The footpath meant for the use of pedestrians has been usurped largely by licenced shopkeepers on all the busy commercial roads.
The pavements here have become an extension of commercial establishments; platforms have been erected to serve as kitchens for eateries and parking space has been invaded by shopkeepers to keep goods on display.
The rights of the pedestrian are ignored, which has made walking virtually impossible.
Violations abound on the Masi Streets, the North Veli Street, and the stretch starting from Setupati High School to the railway station and Town Hall Road Junction. These are spots where most of the commercial establishment owners on the street use the pavement to park their own vehicles in connivance with the traffic authorities, said a footpath vendor.
On the Vakkil New Street, the footpath has turned into an extended space for most licensed fruit shops, with no consideration for the pedestrian or any concern for the law.
The obstructions force the pedestrians to walk on the road rather than the pavement.
It is significant that the people of the lower economic strata form the bulk of those who must walk to reach their sources of livelihood. Pavement encroachers actually affect the mobility of the poor.
A mobile phone store owner on North Veli Street said the shopping complex, despite charging huge sums as rent, has not provided space for parking. So store owners have no choice but to park on the footpath.
What the rules say
Under the Road Regulation Act, 1989, certain obligations are imposed on the driver of a motorized vehicle with respect to the pedestrian. Rule 11 prohibits driving on the footpath or the cycle lane and Rule 15 says no driver shall park a motor vehicle near a traffic light, on a pedestrian crossing or a footpath.
Though mobile hawkers and street vendors occupy the footpath at popular shopping spots in the city, such as Vilakkuthoon, Pathuthoon, Masi Streets and Town Hall Road, an element of the right to livelihood exists in their case. Many of them are wholly dependent on hawking as a means of livelihood.
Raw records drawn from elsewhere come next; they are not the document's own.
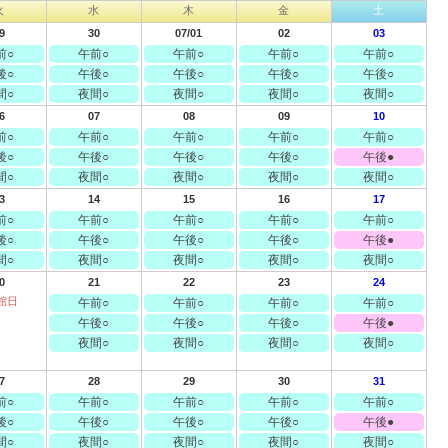
火
水
木
金
土
9
30
07/01
02
03
前○
午前○
午前○
午前○
午前○
後○
午後○
午後○
午後○
午後○
間○
夜間○
夜間○
夜間○
夜間○
6
07
08
09
10
前○
午前○
午前○
午前○
午前○
後○
午後○
午後○
午後○
午後●
間○
夜間○
夜間○
夜間○
夜間○
3
14
15
16
17
前○
午前○
午前○
午前○
午前○
後○
午後○
午後○
午後○
午後●
間○
夜間○
夜間○
夜間○
夜間○
0
21
22
23
24
館日
午前○
午前○
午前○
午前○
午後○
午後○
午後○
午後●
夜間○
夜間○
夜間○
夜間○
7
28
29
30
31
前○
午前○
午前○
午前○
午前○
後○
午後○
午後○
午後○
午後●
間○
夜間○
夜間○
夜間○
夜間○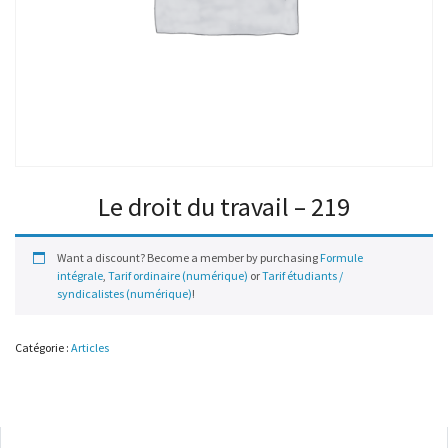
Le droit du travail – 219
Want a discount? Become a member by purchasing
Formule
intégrale
,
Tarif ordinaire (numérique)
or
Tarif étudiants /
syndicalistes (numérique)
!
Catégorie :
Articles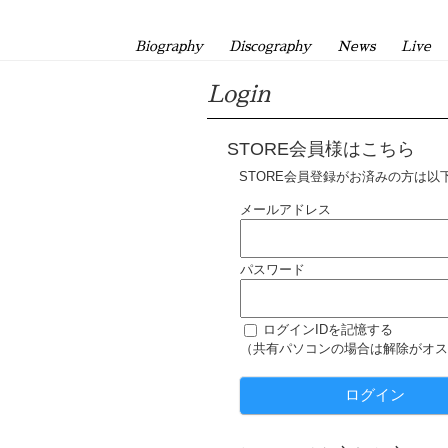
Biography
Discography
News
Live
Login
STORE会員様はこちら
STORE会員登録がお済みの方は以
メールアドレス
パスワード
ログインIDを記憶する
（共有パソコンの場合は解除がオス
ログイン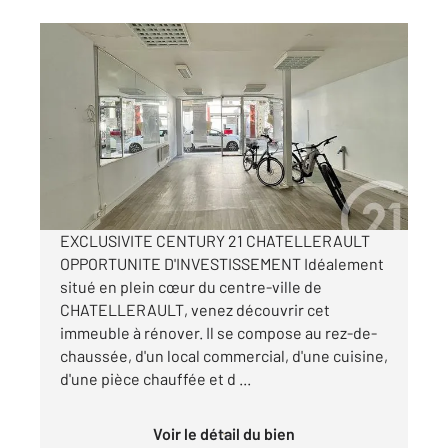
CHATELLERAULT 86
2
131,38 m
, 4 pièces
Ref : 11772
Maison à vendre
97 440 €
Visiter le site dédié
EXCLUSIVITE CENTURY 21 CHATELLERAULT
OPPORTUNITE D'INVESTISSEMENT Idéalement
situé en plein cœur du centre-ville de
CHATELLERAULT, venez découvrir cet
immeuble à rénover. Il se compose au rez-de-
chaussée, d'un local commercial, d'une cuisine,
d'une pièce chauffée et d ...
Voir le détail du bien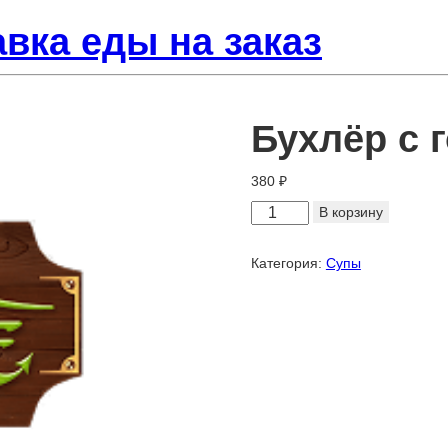
вка еды на заказ
Бухлёр с 
380
₽
Количество
В корзину
товара
Бухлёр
Категория:
Супы
с
говядиной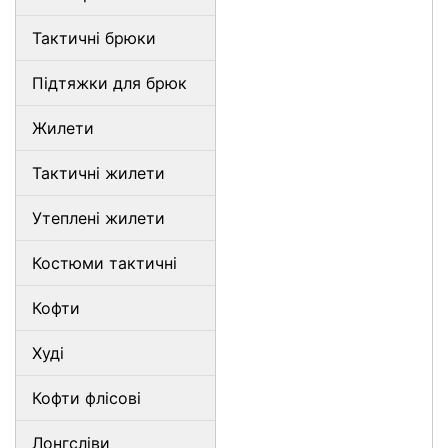
Тактичні брюки
Підтяжки для брюк
Жилети
Тактичні жилети
Утеплені жилети
Костюми тактичні
Кофти
Худі
Кофти флісові
Лонгсліви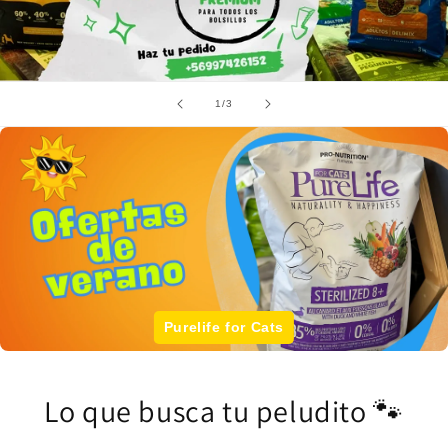
de
1
/
3
Vetlife Obesity Feline
Lo que busca tu peludito 🐾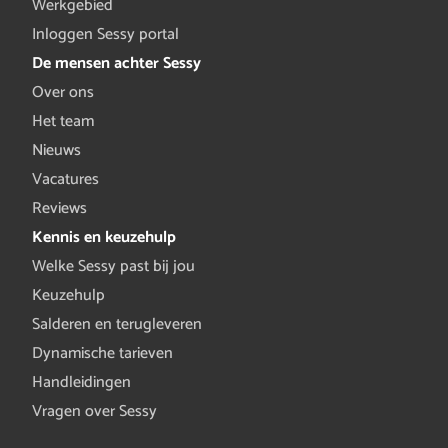
Werkgebied
Inloggen Sessy portal
De mensen achter Sessy
Over ons
Het team
Nieuws
Vacatures
Reviews
Kennis en keuzehulp
Welke Sessy past bij jou
Keuzehulp
Salderen en terugleveren
Dynamische tarieven
Handleidingen
Vragen over Sessy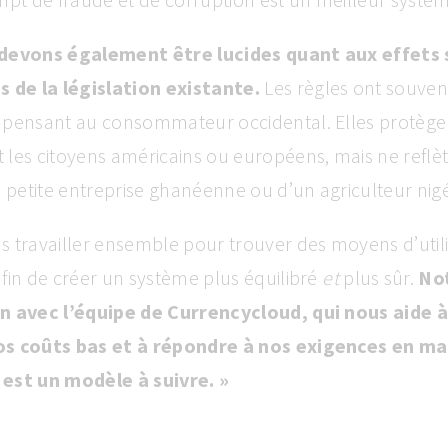
 devons également être lucides quant aux effets
s de la législation existante.
Les règles ont souven
 pensant au consommateur occidental. Elles protèg
les citoyens américains ou européens, mais ne reflèt
e petite entreprise ghanéenne ou d’un agriculteur nig
 travailler ensemble pour trouver des moyens d’utili
fin de créer un système plus équilibré
et
plus sûr.
No
n avec l’équipe de Currencycloud, qui nous aide à 
os coûts bas et à répondre à nos exigences en ma
est un modèle à suivre. »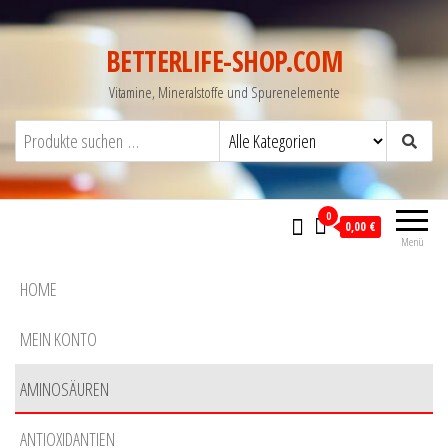
BETTERLIFE-SHOP.COM
Vitamine, Mineralstoffe und Spurenelemente
0
0,00 €
Menü
HOME
MEIN KONTO
AMINOSÄUREN
ANTIOXIDANTIEN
Urban life for these working class people is somewhat of a struggle as these hawkers stand in the street all day long, and have to stay alert to the police and rebuild their stalls every time they are demolished.
In the famous Sodan Singh case- 1989 (4) SCC 155 on Hawkers, the Supreme Court had observed that “…If the circumstances are appropriate and a small trader can do some business for personal gain on the pavement to the advantage of the general public and without any discomfort or annoyance to others, there can be no objection. Hawkers cannot be permitted to squat on every road. Factors like the width of the road, security etc. have to be considered.”
A study done in 2009 on ‘Traffic and Transportation Policies and Strategies in Urban Areas’ by Wilbur Smith Associates for the Union Ministry of Urban Development, calculated the walkability index for 30 urban cities in India. The assessment was based on factors such as availability of pavements on arterial roads, obstructions present in the path of the pedestrian, overall facility rating by the pedestrian. Madurai scored a walkability index of 0.40, way below the national average of 0.52 and was listed 17.
Overcrowding by pedestrians, cyclists and street vendors on the road shoulders create safety problems, since they often spill over to the road itself.
Muthupandian, a fruit seller on the Vakil New Street, maintained that newspapers had no other job but to make a big issue out of encroachment on the footpath.
The Municipal Corporation, which has the duty to ensure that the pavements do not have obstructions which hinder pedestrians, is callous to the situation and passes the buck to the other arms of government.